Split long-lived trace retention from operational tracing to control storage growth and reduce incident-noise.

Why this matters

The central lesson is straightforward: autonomy without an explicit governance model scales poorly, and a governance model without engineering discipline becomes theater.

Portarium now occupies the narrow middle ground.

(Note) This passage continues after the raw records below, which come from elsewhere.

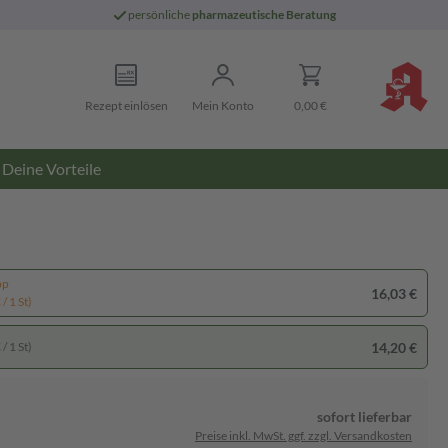
persönliche
pharmazeutische Beratung
Rezept einlösen
Mein Konto
0,00 €
Deine Vorteile
pp
16,03 €
/ 1 St)
14,20 €
/ 1 St)
sofort lieferbar
Preise inkl. MwSt. ggf. zzgl. Versandkosten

Agents still move, but they move inside a plane where intent, risk, and effect are modelled, logged, and reversible.
That shape is what made the project viable beyond demos.

Fagan inspection: design review by commit evidence

I run each retrospective article through a Fagan-style inspection checklist so claims are supported by history, not vibes.

Inspection scope

Inputs: linked commits in this article, architecture claims in prose, and explicit design trade-offs.
Objective: separate intentional architecture from incidental implementation details.
Exit condition: no major claim remains unlinked to a commit trail or clear constraint.

What I inspected

Problem framing — was the failure mode explicit and specific?
Decision rationale — was the reason for each structural choice clear?
Contract boundaries — are state transitions, validation, and permissions explicit?
Verification posture — are risks paired with tests, gates, or operational safeguards?
Residual risk — what is still uncertain and where is next evidence needed?

Findings

Pass condition: each design direction is defensible as a trade-off, not preference.
Pass condition: at least one linked commit backs every architectural claim.
Pass condition: failure modes are named with mitigation decisions.
Risk condition: any unsupported claim becomes a follow-up inspection item.

How I design things (Fagan-oriented)

Start with a concrete failure, not a feature idea.
Define invariants before interface details.
Make state and lifecycle transitions explicit.
Keep observability at decision points, not only at failures.
Treat governance as a design constraint, not a post hoc process.

Next design action

Turn this inspection into a backlog trail: each remaining risk maps to one upcoming commit with acceptance evidence.